WASHINGTON (AP) Federal regulators have charged two major U.S. food companies, Kraft and Mondelez, with manipulating prices for wheat and wheat futures in a scheme that reaped more than $5.4 million in profit.

The Commodity Futures Trading Commission announced the civil charges Wednesday against the two companies. The agency said the companies used "manipulative trading strategies" in December 2011 to artificially lower wheat prices on the spot market.

The CFTC also said Kraft Food Groups Inc. and Mondelez Global LLC violated rules limiting the volume of futures contracts in wheat that financial investors can trade on exchanges.

The agency also accused the companies of making trades in wheat futures that violated rules of competition from 2003 through January 2014.

Kraft, based in Northfield, Illinois, makes Oscar Meyer cold cuts, Jell-O pudding and Velveeta cheese, among other well-known brands. Oreo cookies, Cadbury chocolate and Trident gum are among the brands of Deerfield, Illinois-based Mondelez.

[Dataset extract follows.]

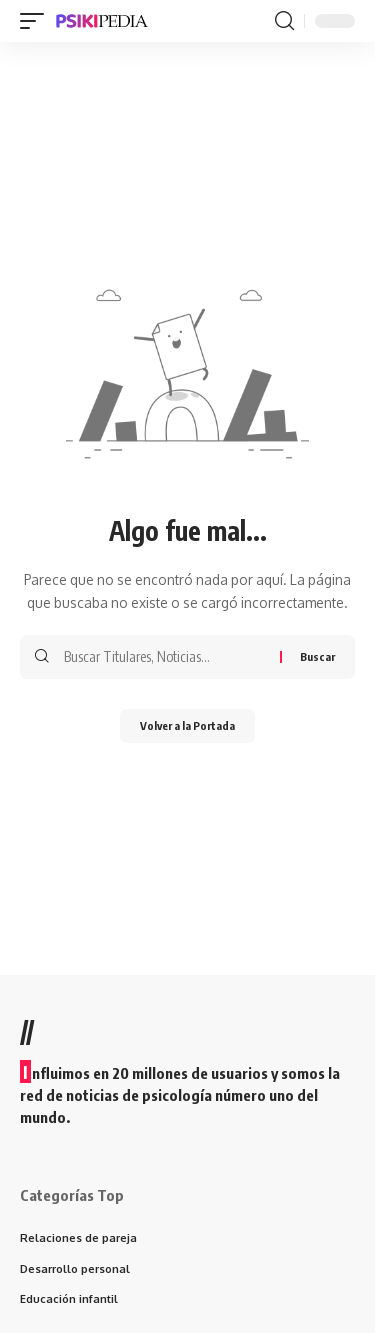 The image size is (375, 1333). What do you see at coordinates (187, 725) in the screenshot?
I see `Volver a la Portada` at bounding box center [187, 725].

Most of the alleged violations occurred while Mondelez and Kraft were still one company. They split in October 2012, with Kraft keeping North American grocery brands and Mondelez taking the snacks with a bigger global presence.

Kraft said in a statement that it doesn't expect the CFTC case to have a significant impact on its financial position. Mondelez disclosed in February that it expects "to predominantly bear any monetary penalties or other payments that the CFTC may impose."

The CFTC said it is seeking unspecified penalties and restitution as well as an injunction against future violations of U.S. commodities laws.

Representatives for Mondelez didn't immediately return a telephone call seeking comment on the CFTC action.